**MATERIAL FOR THIS TASK:**
———

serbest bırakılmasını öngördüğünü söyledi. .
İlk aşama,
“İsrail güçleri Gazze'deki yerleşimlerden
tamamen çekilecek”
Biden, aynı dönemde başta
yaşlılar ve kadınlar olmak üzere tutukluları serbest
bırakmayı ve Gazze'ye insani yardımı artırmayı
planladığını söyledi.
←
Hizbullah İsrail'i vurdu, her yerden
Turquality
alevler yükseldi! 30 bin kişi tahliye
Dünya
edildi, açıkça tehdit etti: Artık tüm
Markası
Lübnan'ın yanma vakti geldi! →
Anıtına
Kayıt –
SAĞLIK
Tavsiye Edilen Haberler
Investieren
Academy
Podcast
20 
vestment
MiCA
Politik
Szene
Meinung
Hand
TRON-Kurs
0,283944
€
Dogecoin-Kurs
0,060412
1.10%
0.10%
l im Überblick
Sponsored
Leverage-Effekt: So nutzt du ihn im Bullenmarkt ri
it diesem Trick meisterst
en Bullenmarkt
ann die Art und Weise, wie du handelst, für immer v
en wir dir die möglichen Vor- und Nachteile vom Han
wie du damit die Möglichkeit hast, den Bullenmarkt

———

**PROBLEM DESCRIPTION:** Reply by returning the full set of records above exactly.

**EXERCISE OUTPUT:**
serbest bırakılmasını öngördüğünü söyledi. .
İlk aşama,
“İsrail güçleri Gazze'deki yerleşimlerden
tamamen çekilecek”
Biden, aynı dönemde başta
yaşlılar ve kadınlar olmak üzere tutukluları serbest
bırakmayı ve Gazze'ye insani yardımı artırmayı
planladığını söyledi.
←
Hizbullah İsrail'i vurdu, her yerden
Turquality
alevler yükseldi! 30 bin kişi tahliye
Dünya
edildi, açıkça tehdit etti: Artık tüm
Markası
Lübnan'ın yanma vakti geldi! →
Anıtına
Kayıt –
SAĞLIK
Tavsiye Edilen Haberler
Investieren
Academy
Podcast
20 
vestment
MiCA
Politik
Szene
Meinung
Hand
TRON-Kurs
0,283944
€
Dogecoin-Kurs
0,060412
1.10%
0.10%
l im Überblick
Sponsored
Leverage-Effekt: So nutzt du ihn im Bullenmarkt ri
it diesem Trick meisterst
en Bullenmarkt
ann die Art und Weise, wie du handelst, für immer v
en wir dir die möglichen Vor- und Nachteile vom Han
wie du damit die Möglichkeit hast, den Bullenmarkt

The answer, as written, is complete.